#### EXERCISE GOAL
For the data below, restate word for word only the lines from the line containing "Проверка циркуляционного насоса." through the line containing "балансировка системы отопления или", both ends included.

INFORMATION GIVEN START

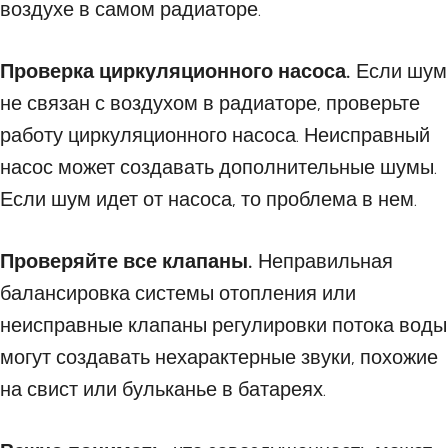
воздухе в самом радиаторе.
Проверка циркуляционного насоса.
Если шум
не связан с воздухом в радиаторе, проверьте
работу циркуляционного насоса. Неисправный
насос может создавать дополнительные шумы.
Если шум идет от насоса, то проблема в нем.
Проверяйте все клапаны.
Неправильная
балансировка системы отопления или
неисправные клапаны регулировки потока воды
могут создавать нехарактерные звуки, похожие
на свист или бульканье в батареях.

INFORMATION GIVEN END

#### WORKED SOLUTION
Проверка циркуляционного насоса.
Если шум
не связан с воздухом в радиаторе, проверьте
работу циркуляционного насоса. Неисправный
насос может создавать дополнительные шумы.
Если шум идет от насоса, то проблема в нем.
Проверяйте все клапаны.
Неправильная
балансировка системы отопления или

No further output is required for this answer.